Réchauffement climatique : comment la chaleur réduit l’activité physique
Le réchauffement climatique ne menace pas seulement la planète : il commence à limiter notre capacité à bouger.Faire du sport, marcher, courir… ces gestes simples deviennent plus difficiles à mesure que la chaleur augmente.

Les alertes scientifiques se multiplient autour d’un phénomène discret mais lourd de conséquences : la baisse de l’activité physique à l’échelle mondiale sous l’effet du réchauffement climatique.
Le réchauffement climatique, une contrainte croissante pour l’activité physique
Selon une étude publiée dans la revue The Lancet Global Health(1), dans de plus en plus de régions du monde, le réchauffement climatique réduit concrètement les possibilités de pratiquer une activité physique, notamment en extérieur. Ce phénomène, encore peu intégré aux politiques de santé publique, pourrait amplifier une crise déjà majeure d’inactivité physique à l’échelle mondiale. La hausse des températures agit en effet comme un frein direct à la pratique sportive. Lorsque la chaleur devient excessive, le corps humain peine à réguler sa température interne, augmentant ainsi les risques de déshydratation, d’épuisement et de coups de chaleur. L’exercice physique devient ainsi non seulement difficile mais aussi potentiellement dangereux.

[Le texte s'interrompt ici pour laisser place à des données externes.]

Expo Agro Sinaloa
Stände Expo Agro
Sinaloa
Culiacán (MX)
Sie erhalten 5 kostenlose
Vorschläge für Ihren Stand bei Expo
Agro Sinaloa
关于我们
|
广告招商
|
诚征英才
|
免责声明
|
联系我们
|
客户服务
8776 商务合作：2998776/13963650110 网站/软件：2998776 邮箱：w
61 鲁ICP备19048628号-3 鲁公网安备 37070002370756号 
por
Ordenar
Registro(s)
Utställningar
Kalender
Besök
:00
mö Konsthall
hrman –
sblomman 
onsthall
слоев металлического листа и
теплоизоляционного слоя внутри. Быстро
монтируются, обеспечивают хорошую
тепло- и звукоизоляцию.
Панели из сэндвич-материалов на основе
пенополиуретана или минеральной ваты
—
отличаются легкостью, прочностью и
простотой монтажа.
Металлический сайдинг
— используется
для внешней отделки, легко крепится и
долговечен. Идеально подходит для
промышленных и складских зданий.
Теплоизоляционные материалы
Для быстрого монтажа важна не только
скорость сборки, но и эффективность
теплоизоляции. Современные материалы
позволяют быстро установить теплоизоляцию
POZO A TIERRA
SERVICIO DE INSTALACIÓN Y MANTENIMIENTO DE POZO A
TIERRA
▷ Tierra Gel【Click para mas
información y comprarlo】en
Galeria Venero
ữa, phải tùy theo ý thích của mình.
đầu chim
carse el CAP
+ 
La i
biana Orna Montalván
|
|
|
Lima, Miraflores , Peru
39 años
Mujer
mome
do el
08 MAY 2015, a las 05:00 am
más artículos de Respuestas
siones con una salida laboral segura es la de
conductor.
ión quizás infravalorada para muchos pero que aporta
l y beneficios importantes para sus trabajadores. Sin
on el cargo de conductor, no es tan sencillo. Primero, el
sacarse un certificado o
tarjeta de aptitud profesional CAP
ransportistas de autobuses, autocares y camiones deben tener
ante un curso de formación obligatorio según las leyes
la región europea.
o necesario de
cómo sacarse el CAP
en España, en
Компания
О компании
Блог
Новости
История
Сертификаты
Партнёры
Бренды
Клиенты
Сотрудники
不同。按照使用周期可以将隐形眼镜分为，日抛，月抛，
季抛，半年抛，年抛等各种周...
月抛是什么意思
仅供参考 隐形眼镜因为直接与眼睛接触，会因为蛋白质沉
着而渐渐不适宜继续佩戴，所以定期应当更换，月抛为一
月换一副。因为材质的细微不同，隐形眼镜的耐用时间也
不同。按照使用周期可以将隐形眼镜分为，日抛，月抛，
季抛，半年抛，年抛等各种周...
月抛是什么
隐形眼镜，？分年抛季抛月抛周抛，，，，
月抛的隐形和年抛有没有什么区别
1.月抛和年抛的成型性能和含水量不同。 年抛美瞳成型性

Les chercheurs à l’origine de cette étude sont explicites : « le changement climatique limite les possibilités sûres d’activité physique dans le monde ». Cette contrainte est d’autant plus marquée dans les régions tropicales et subtropicales, où les niveaux de chaleur et d’humidité atteignent régulièrement des seuils critiques. La forte humidité aggrave les choses : lorsque l’air est saturé en vapeur d’eau, la transpiration – principal mécanisme de refroidissement du corps – devient moins efficace. Ainsi, même des températures modérées peuvent devenir problématiques si elles sont combinées à une forte humidité, réduisant encore davantage les fenêtres d’activité physique.

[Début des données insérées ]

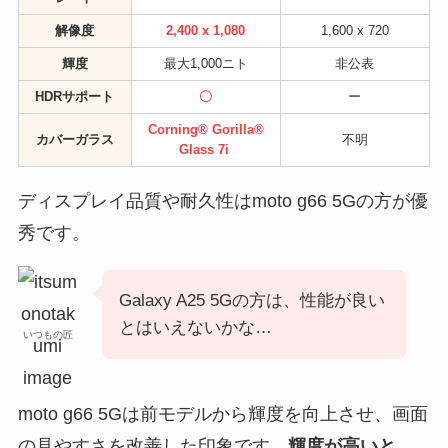
解像度
2,400 x 1,080
1,600
x 720
輝度
最大1,000ニト
非公表
HDRサポート
〇
ー
Corning® Gorilla®
カバーガラス
不明
Glass 7i
ディスプレイ品質や耐久性はmoto g66 5Gの方が優
秀です。
Galaxy A25 5Gの方は、性能が良い
とはいえないかな…
いつもの匠
moto g66 5Gは前モデルから輝度を向上させ、画面
の見やすさを改善した印象です。
輝度が高いと、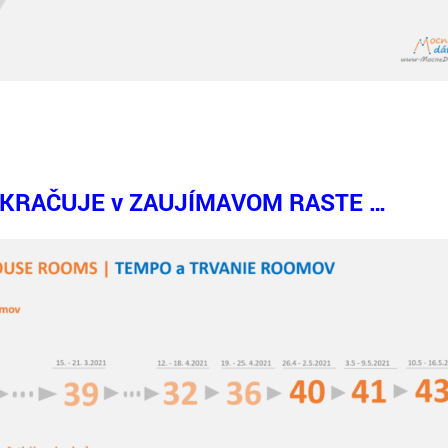
KRAČUJE v ZAUJÍMAVOM RASTE …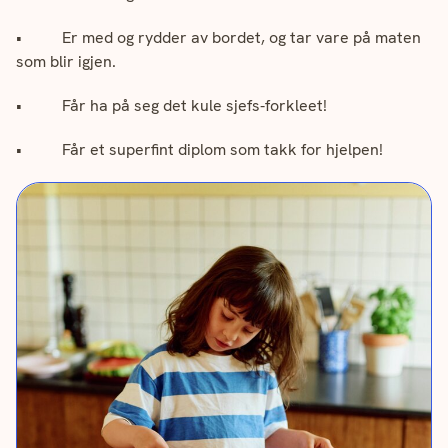
• Er med og rydder av bordet, og tar vare på maten
som blir igjen.
• Får ha på seg det kule sjefs-forkleet!
• Får et superfint diplom som takk for hjelpen!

Une activité physique réduite dans les villes sous l’effet de la température et de l’humidité
Cette réalité touche particulièrement les populations urbaines, qui disposent de moins d’alternatives pour s’adapter. Les parcs sont rares, les infrastructures sportives parfois insuffisantes, et l’exposition à la chaleur prolongée devient un obstacle quotidien. En raison des îlots de chaleur urbains, les températures en ville sont souvent supérieures de plusieurs degrés à celles des zones rurales. À cela s’ajoutent la pollution atmosphérique et la densité du bâti, qui limitent les espaces adaptés à la pratique sportive. En conséquence, la fenêtre horaire permettant de pratiquer une activité physique se réduit. Certaines régions pourraient perdre plusieurs heures par jour durant lesquelles l’exercice est considéré comme sûr. Cela signifie concrètement que les activités doivent être déplacées vers les heures les plus fraîches, souvent tôt le matin ou tard le soir, ce qui n’est pas accessible à tous.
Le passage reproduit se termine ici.